The “incremental” conversions are those that happened because of your marketing — not just after it. That distinction is everything.
Here’s the core formula:
Incremental Lift = (Test Group Conversion Rate – Control Group Conversion Rate) / Control Group Conversion Rate
If your test group converts at 4.2% and your holdout converts at 3.1%, you have a 35.5% incremental lift. That 3.1% baseline? Those people would have converted regardless. Only the difference — the 1.1 percentage points — represents conversions your marketing actually caused.
Why Last-Click and Multi-Touch Attribution Fall Short
I’ve worked with attribution models for over a decade. They’re useful for understanding the customer journey, but they have a fundamental flaw: they assume the conversion wouldn’t have happened without marketing.
Last-click attribution gives 100% credit to the final touchpoint. If someone was already going to buy your product and happened to click a branded search ad first, that ad gets full credit for a sale it didn’t influence.
Multi-touch attribution (MTA) distributes credit across touchpoints, which sounds better. But it still operates on the same flawed assumption. As Google’s own research on causal inference in advertising has shown, observational data alone cannot establish causation, no matter how sophisticated your attribution algorithm.
Common attribution blind spots include:
- Brand cannibalization: Paid search ads capturing organic clicks that would have happened for free
- Retargeting inflation: Showing ads to people already in your checkout flow
- Cross-device gaps: Missing the full journey when users switch devices
- Cookie deprecation: Losing visibility as tracking becomes harder
- Correlation bias: Heavy spenders see more ads AND buy more, but the ads aren’t the cause
As Rand Fishkin, founder of SparkToro, has noted: “Attribution models tell you what touched the customer. Incrementality tells you what moved the customer. Those are very different things.”
How Incrementality Tests Work: Four Approaches
There isn’t one single way to run incrementality tests. The right approach depends on your channel, budget, and technical capabilities. Here are the four most common methods I’ve seen work in practice.
1. Holdout Group Tests (Intent-to-Treat)
The most straightforward approach. You randomly split your audience: one segment sees your ads, the other doesn’t. After a set period, you compare conversion rates between the two groups.

This is the gold standard for digital channels where you have audience-level targeting control. Facebook, Google, and most DSPs support this natively. The key is true randomization — if your groups differ in any systematic way, your results are worthless.
2. Geo Experiments
When you can’t randomize at the user level, you randomize at the geographic level. You select matched pairs of markets (similar size, demographics, and historical performance), run your campaign in some markets, and hold others out.

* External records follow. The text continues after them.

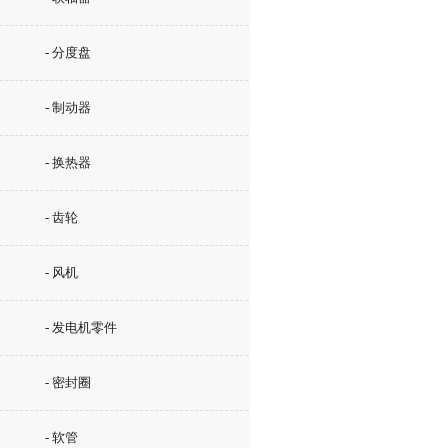
- 分度盘
- 制动器
- 换热器
- 齿轮
- 风机
- 发电机零件
- 密封圈
- 软管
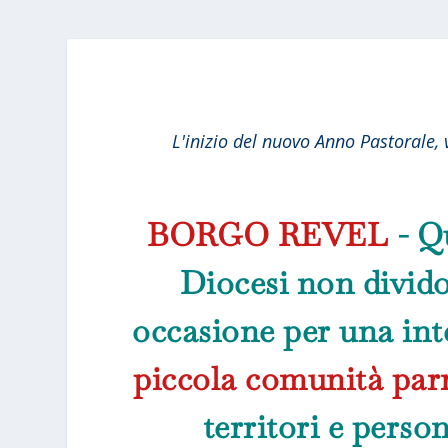
L'inizio del nuovo Anno Pastorale, 
BORGO REVEL
- Qu
Diocesi non divid
occasione per una in
piccola comunità par
territori e perso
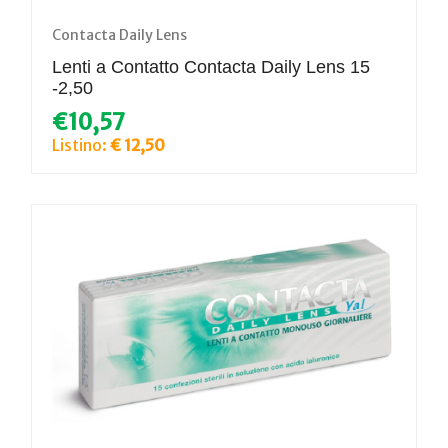
Contacta Daily Lens
Lenti a Contatto Contacta Daily Lens 15
-2,50
€10,57
Listino:
€ 12,50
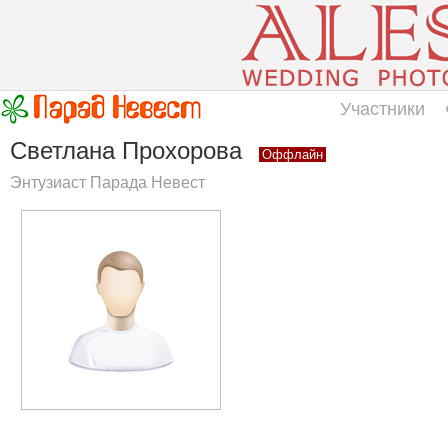
Участники
Светлана Прохорова
Оффлайн
Энтузиаст Парада Невест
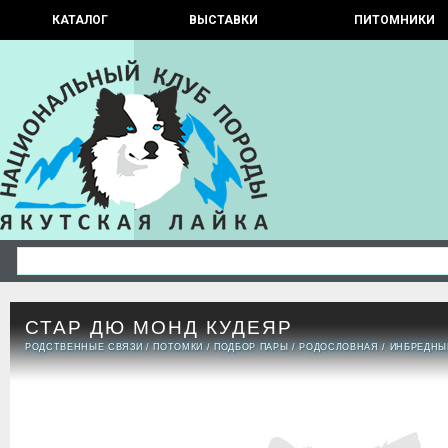
КАТАЛОГ
ВЫСТАВКИ
ПИТОМНИКИ
СТАР ДЮ МОНД КУДЕЯР
РОДСТВЕННЫЕ СВЯЗИ
/
ПОТОМКИ
/
ПОДБОР ПАРЫ
/
РОДОСЛОВНАЯ
/
ИНБРЕДНЫ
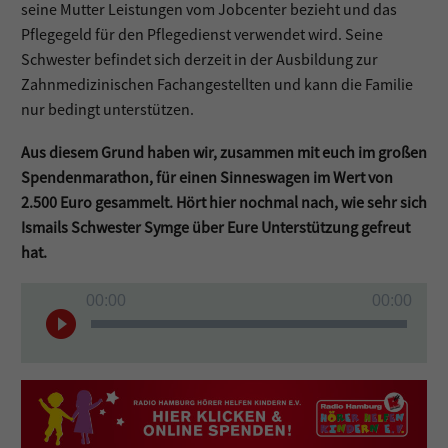
seine Mutter Leistungen vom Jobcenter bezieht und das
Pflegegeld für den Pflegedienst verwendet wird. Seine
Schwester befindet sich derzeit in der Ausbildung zur
Zahnmedizinischen Fachangestellten und kann die Familie
nur bedingt unterstützen.
Aus diesem Grund haben wir, zusammen mit euch im großen
Spendenmarathon, für einen Sinneswagen im Wert von
2.500 Euro gesammelt. Hört hier nochmal nach, wie sehr sich
Ismails Schwester Symge über Eure Unterstützung gefreut
hat.
Audio-
00:00
00:00
Player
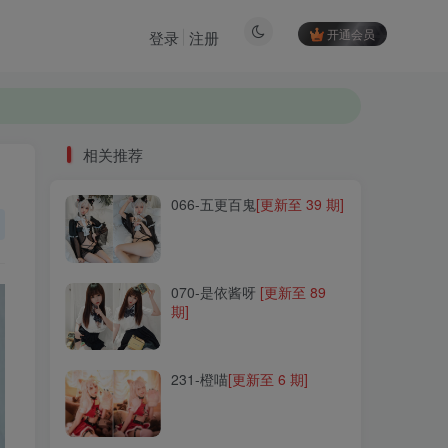
开通会员
登录
注册
相关推荐
066-五更百鬼
[更新至 39 期]
相关推荐
066-五更百鬼
[更新至 39 期]
070-是依酱呀
[更新至 89
期]
070-是依酱呀
[更新至 89
期]
231-橙喵
[更新至 6 期]
231-橙喵
[更新至 6 期]
165-uki雨季
[更新至 6 期]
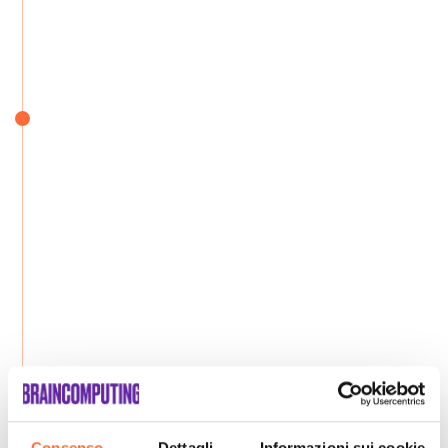
Consenso
Dettagli
Informazioni sui cookie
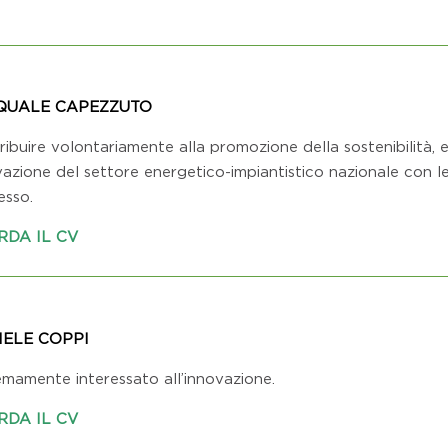
QUALE CAPEZZUTO
ibuire volontariamente alla promozione della sostenibilità, e
azione del settore energetico-impiantistico nazionale con le 
esso.
RDA IL CV
IELE COPPI
emamente interessato all’innovazione.
RDA IL CV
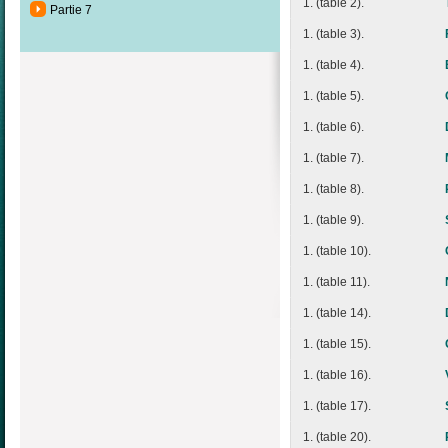
1. (table 2).
Partie 7
1. (table 3).
1. (table 4).
1. (table 5).
1. (table 6).
1. (table 7).
1. (table 8).
1. (table 9).
1. (table 10).
1. (table 11).
1. (table 14).
1. (table 15).
1. (table 16).
1. (table 17).
1. (table 20).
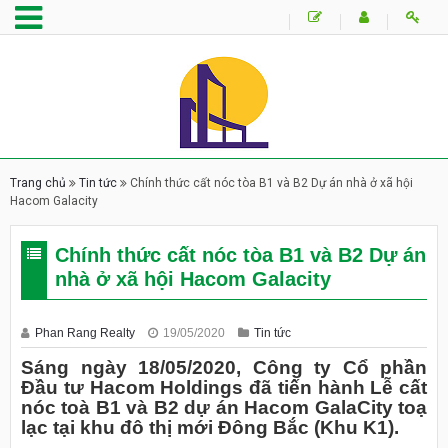
Trang chủ
Tin tức
Chính thức cất nóc tòa B1 và B2 Dự án nhà ở xã hội
Hacom Galacity
Chính thức cất nóc tòa B1 và B2 Dự án
nhà ở xã hội Hacom Galacity
Phan Rang Realty
19/05/2020
Tin tức
Sáng ngày 18/05/2020, Công ty Cổ phần
Đầu tư Hacom Holdings đã tiến hành Lễ cất
nóc toà B1 và B2 dự án Hacom GalaCity toạ
lạc tại khu đô thị mới Đông Bắc (Khu K1).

Google’s open-source GeoexperimentsResearch framework was built specifically for this. Geo tests work well for measuring the incrementality of TV, radio, out-of-home, and any channel where user-level holdouts aren’t possible.

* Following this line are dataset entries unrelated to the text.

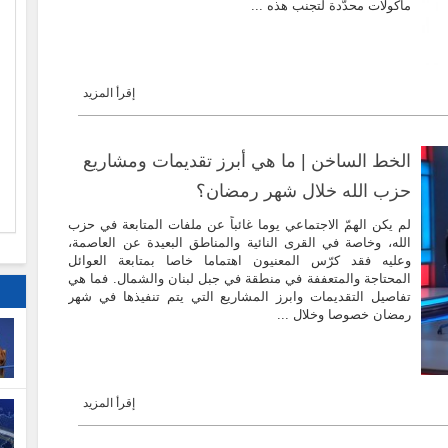
مأكولات محدّدة لتجنب هذه ...
ا
إقرأ المزيد
م
الخط الساخن | ما هي أبرز تقديمات ومشاريع
حزب الله خلال شهر رمضان؟
لم يكن الهمّ الاجتماعي يوما غائباً عن ملفات المتابعة في حزب
الله، وخاصة في القرى النائية والمناطق البعيدة عن العاصمة،
وعليه فقد كرّس المعنيون اهتماما خاصا بمتابعة العوائل
المحتاجة والمتعففة في منطقة في جبل لبنان والشمال. فما هي
تفاصيل التقديمات وابرز المشاريع التي يتم تنفيذها في شهر
رمضان خصوصا وخلال ...
إقرأ المزيد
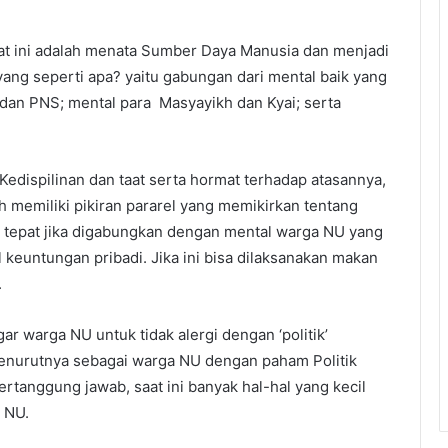
at ini adalah menata Sumber Daya Manusia dan menjadi
ang seperti apa? yaitu gabungan dari mental baik yang
i dan PNS; mental para Masyayikh dan Kyai; serta
 Kedispilinan dan taat serta hormat terhadap atasannya,
 memiliki pikiran pararel yang memikirkan tentang
t tepat jika digabungkan dengan mental warga NU yang
keuntungan pribadi. Jika ini bisa dilaksanakan makan
.
ar warga NU untuk tidak alergi dengan ‘politik’
 menurutnya sebagai warga NU dengan paham Politik
ertanggung jawab, saat ini banyak hal-hal yang kecil
h NU.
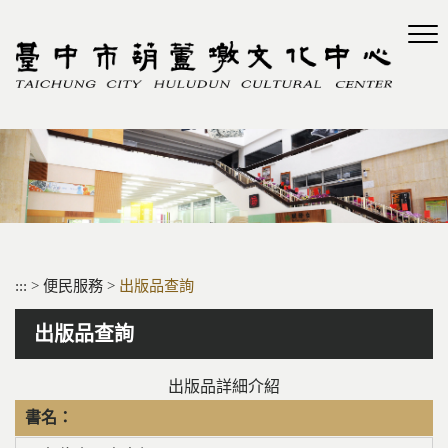
跳
到
主
要
內
容
區
塊
:::
>
便民服務
>
出版品查詢
出版品查詢
出版品詳細介紹
書名：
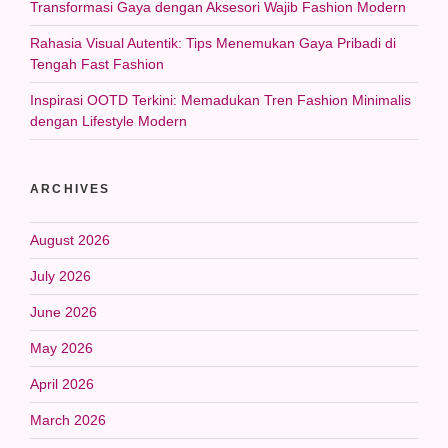
Transformasi Gaya dengan Aksesori Wajib Fashion Modern
Rahasia Visual Autentik: Tips Menemukan Gaya Pribadi di
Tengah Fast Fashion
Inspirasi OOTD Terkini: Memadukan Tren Fashion Minimalis
dengan Lifestyle Modern
ARCHIVES
August 2026
July 2026
June 2026
May 2026
April 2026
March 2026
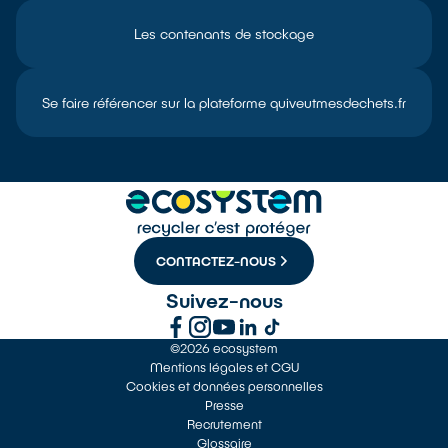
Les contenants de stockage
Se faire référencer sur la plateforme quiveutmesdechets.fr
CONTACTEZ-NOUS
Suivez-nous
©2026 ecosystem
Mentions légales et CGU
Cookies et données personnelles
Presse
Recrutement
Glossaire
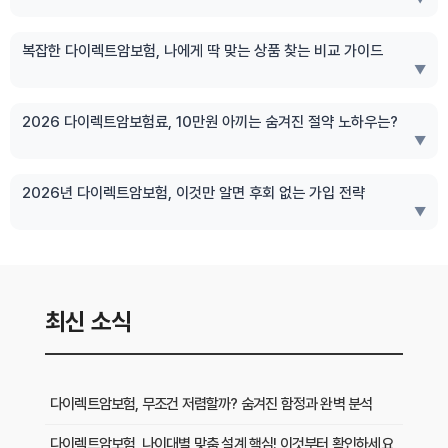
복잡한 다이렉트암보험, 나에게 딱 맞는 상품 찾는 비교 가이드
▼
2026 다이렉트암보험료, 10만원 아끼는 숨겨진 절약 노하우는?
▼
2026년 다이렉트암보험, 이것만 알면 후회 없는 가입 전략
▼
최신 소식
다이렉트암보험, 무조건 저렴할까? 숨겨진 함정과 완벽 분석
다이렉트암보험, 나이대별 맞춤 설계 핵심! 이것부터 확인하세요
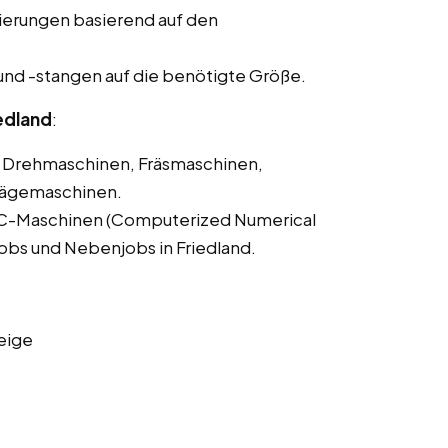
ierungen basierend auf den
und -stangen auf die benötigte Größe.
edland
:
Drehmaschinen, Fräsmaschinen,
Sägemaschinen.
C-Maschinen (Computerized Numerical
tjobs und Nebenjobs in Friedland.
eige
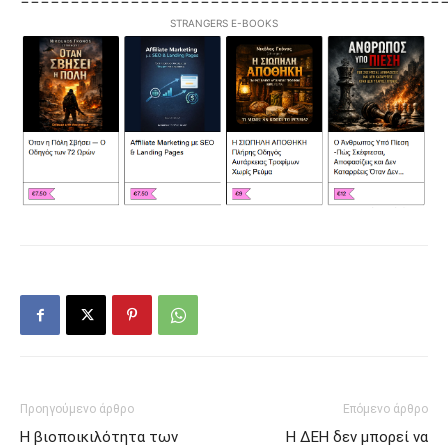
STRANGERS E-BOOKS
Προηγούμενο άρθρο
Επόμενο άρθρο
Η βιοποικιλότητα των
Η ΔΕΗ δεν μπορεί να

The downside: you need enough markets to achieve statistical power, and local factors (weather, events, competitors) can add noise.
3. Ghost Ads (Predicted Ad Exposure)
Ghost ads are clever. Instead of withholding ads entirely from the control group, you identify users who would have seen your ad based on the auction dynamics, but show them a public service announcement (PSA) or blank creative instead.
This approach, pioneered in academic research and adopted by Meta, solves a major problem with simple holdout tests: it ensures your test and control groups have the same baseline intent to browse content where ads appear.
4. PSA (Charity) Tests
Similar to ghost ads, but simpler. Your control group sees a public service announcement or charity ad instead of your ad. You pay for the impression either way, so it’s a clean comparison of your creative’s impact versus a neutral exposure.
Facebook’s Conversion Lift studies historically used this methodology. It’s especially useful for brand advertising where you’re trying to measure awareness or consideration lift rather than direct-response conversions.
Step-by-Step Guide to Running Your First Incrementality Test
If you’ve never run an incrementality test, start simple. Here’s the process I recommend to teams who are just getting started.
Step 1: Choose Your Highest-Spend Channel
Start where the stakes are highest. If you’re spending $50K/month on paid search, that’s where even a small incrementality insight can save (or reallocate) significant budget. Don’t start with a channel where you spend $2K/month — the numbers won’t be meaningful.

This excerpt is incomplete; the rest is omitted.